* [Assignment]
When the line containing "Montfort - Associação Cultural" appears in the data below, begin copying there and stop only after the line containing "ДОСТАВКА ДЕНЬ В ДЕНЬ".

* [Input material]
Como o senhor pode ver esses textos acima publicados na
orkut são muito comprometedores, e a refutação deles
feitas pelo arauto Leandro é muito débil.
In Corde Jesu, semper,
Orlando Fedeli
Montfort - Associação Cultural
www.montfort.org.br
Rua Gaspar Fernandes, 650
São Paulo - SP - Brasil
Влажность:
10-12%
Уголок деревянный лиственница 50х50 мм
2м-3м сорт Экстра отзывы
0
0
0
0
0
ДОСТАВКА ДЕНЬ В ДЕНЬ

---

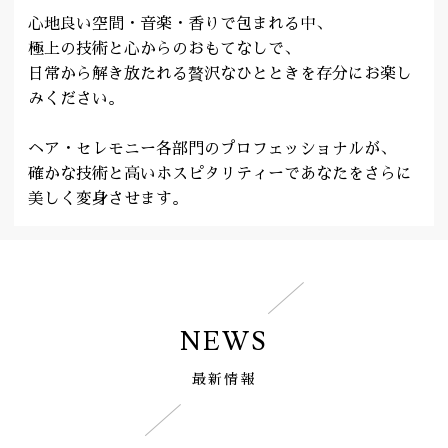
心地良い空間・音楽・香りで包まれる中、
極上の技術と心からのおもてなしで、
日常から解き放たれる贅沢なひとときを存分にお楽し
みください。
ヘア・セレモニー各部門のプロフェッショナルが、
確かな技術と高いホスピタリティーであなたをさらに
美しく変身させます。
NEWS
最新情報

* [Answer to the problem]
Montfort - Associação Cultural
www.montfort.org.br
Rua Gaspar Fernandes, 650
São Paulo - SP - Brasil
Влажность:
10-12%
Уголок деревянный лиственница 50х50 мм
2м-3м сорт Экстра отзывы
0
0
0
0
0
ДОСТАВКА ДЕНЬ В ДЕНЬ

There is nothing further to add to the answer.